Advancements in technology allow artists to use new mediums for the creation of their artwork, and an ever-growing number of artists attempt to reconcile their practice with scientific expansion. However, artists are also among the first to dabble in the development of cutting-edge technology and bring it into wider use. Techniques during the initial advent of holography were greatly enhanced by artistic contributions in the 1960s and 70s. Applied Interactives is an artist-based non-profit that has such a mission: to bring wider attention to the applications of virtual reality technology in both practical and creative ways.
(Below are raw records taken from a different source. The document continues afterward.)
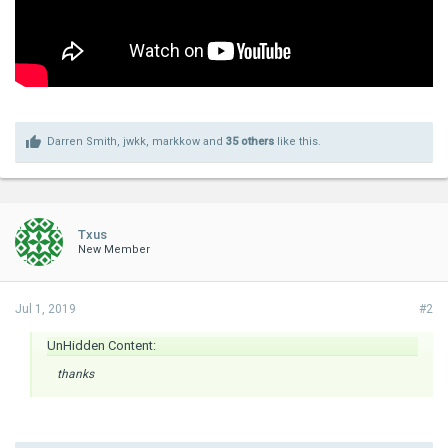
Darren Smith
,
jwkk
,
markkow
and
35 others
like this.
Txus
New Member
Jul 1, 2019
#2
UnHidden Content:
thanks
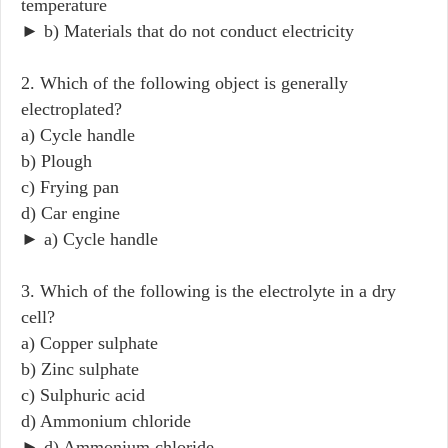
temperature
► b) Materials that do not conduct electricity
2. Which of the following object is generally
electroplated?
a) Cycle handle
b) Plough
c) Frying pan
d) Car engine
► a) Cycle handle
3. Which of the following is the electrolyte in a dry
cell?
a) Copper sulphate
b) Zinc sulphate
c) Sulphuric acid
d) Ammonium chloride
► d) Ammonium chloride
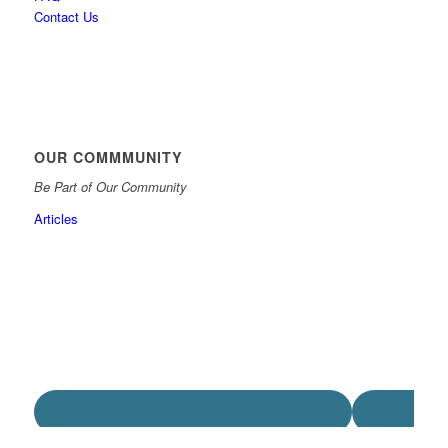
Contact Us
OUR COMMMUNITY
Be Part of Our Community
Articles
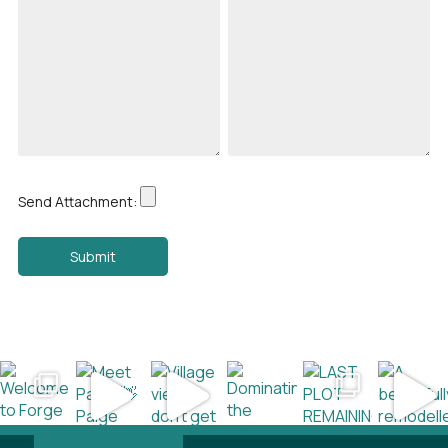
Send Attachment:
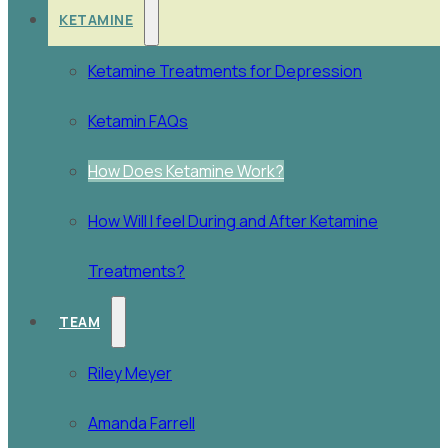
KETAMINE
Ketamine Treatments for Depression
Ketamin FAQs
How Does Ketamine Work?
How Will I feel During and After Ketamine
Treatments?
TEAM
Riley Meyer
Amanda Farrell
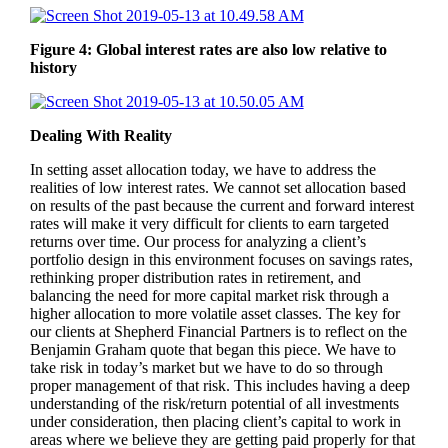
Figure 4: Global interest rates are also low relative to
history
Dealing With Reality
In setting asset allocation today, we have to address the
realities of low interest rates. We cannot set allocation based
on results of the past because the current and forward interest
rates will make it very difficult for clients to earn targeted
returns over time. Our process for analyzing a client’s
portfolio design in this environment focuses on savings rates,
rethinking proper distribution rates in retirement, and
balancing the need for more capital market risk through a
higher allocation to more volatile asset classes. The key for
our clients at Shepherd Financial Partners is to reflect on the
Benjamin Graham quote that began this piece. We have to
take risk in today’s market but we have to do so through
proper management of that risk. This includes having a deep
understanding of the risk/return potential of all investments
under consideration, then placing client’s capital to work in
areas where we believe they are getting paid properly for that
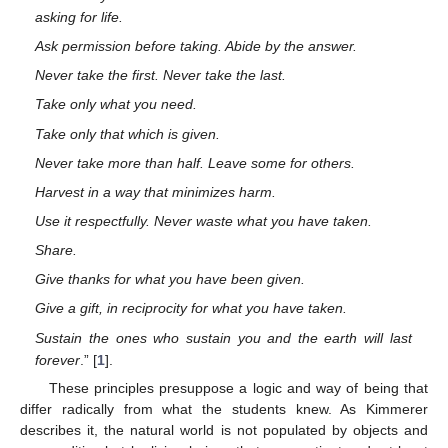
asking for life.
Ask permission before taking. Abide by the answer.
Never take the first. Never take the last.
Take only what you need.
Take only that which is given.
Never take more than half. Leave some for others.
Harvest in a way that minimizes harm.
Use it respectfully. Never waste what you have taken.
Share.
Give thanks for what you have been given.
Give a gift, in reciprocity for what you have taken.
Sustain the ones who sustain you and the earth will last
forever
.” [
1
].
These principles presuppose a logic and way of being that
differ radically from what the students knew. As Kimmerer
describes it, the natural world is not populated by objects and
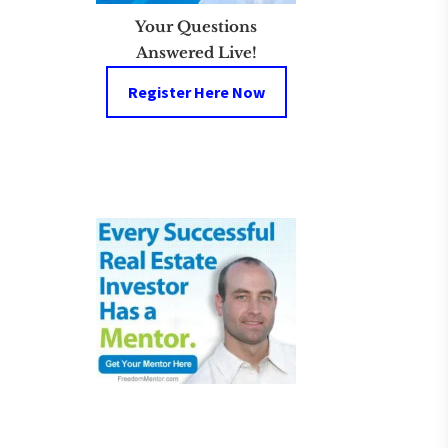
Your Questions
Answered Live!
Register Here Now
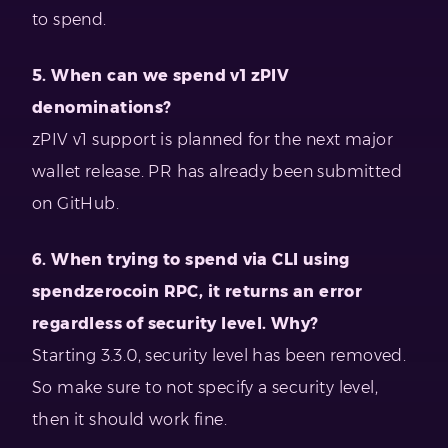
to spend.
5. When can we spend v1 zPIV
denominations?
zPIV v1 support is planned for the next major
wallet release. PR has already been submitted
on GitHub.
6. When trying to spend via CLI using
spendzerocoin RPC, it returns an error
regardless of security level. Why?
Starting 3.3.0, security level has been removed.
So make sure to not specify a security level,
then it should work fine.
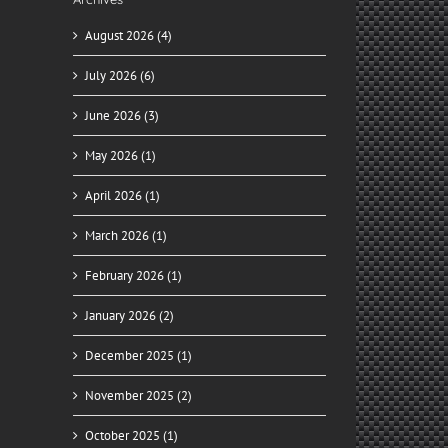
August 2026 (4)
July 2026 (6)
ady
for
June 2026 (3)
y
May 2026 (1)
April 2026 (1)
March 2026 (1)
February 2026 (1)
January 2026 (2)
December 2025 (1)
November 2025 (2)
October 2025 (1)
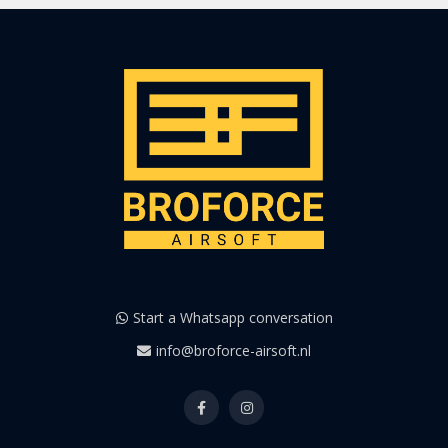
Start a Whatsapp conversation
info@broforce-airsoft.nl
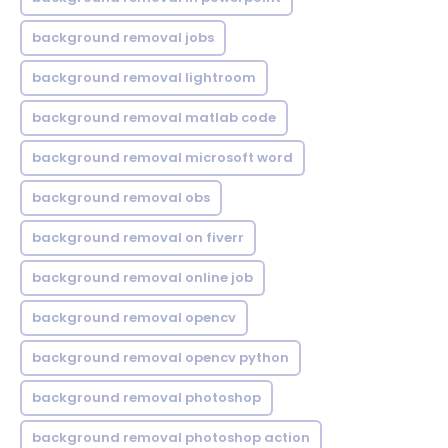
background removal jobs
background removal lightroom
background removal matlab code
background removal microsoft word
background removal obs
background removal on fiverr
background removal online job
background removal opencv
background removal opencv python
background removal photoshop
background removal photoshop action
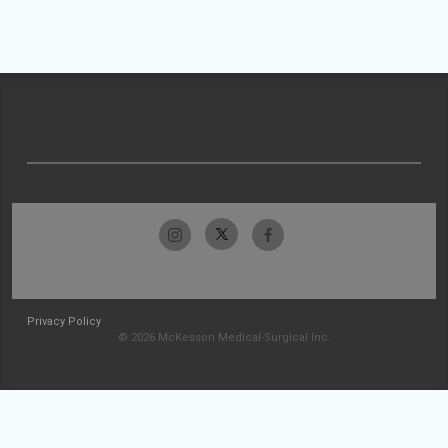
Privacy Policy
© 2026 McKesson Medical-Surgical Inc.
Special Treatment was an ambitious project they debuted in partnership with (art)n Gallery, located at 847 W. Jackson. Dubbed a portable virtual reality installation, participants were invited to explore issues of persistence and memory by interacting in a fully rendered version of Auschwitz II/Birkenau, Poland. A large projection screen, 3D glasses and headphones immersed the audience both visually and aurally. Interaction occurred primarily by use of a joystick-like controller that allowed movement through the space (similar to first-person-perspective video games). Beginning in the present space of the gallery, viewers were symbolically transported via train sequence to identification processing fields of the concentration camp. As the area was uncovered, phantom-like characters were encountered, sharing narrative bits of their experiences. Interiors of bunkers and guard towers could be explored while high gates loomed in the landscape. The initial allusion to role-playing and video games fell away because of the absence of mindless violence that permeates such games. Instead we entered a contemplative void.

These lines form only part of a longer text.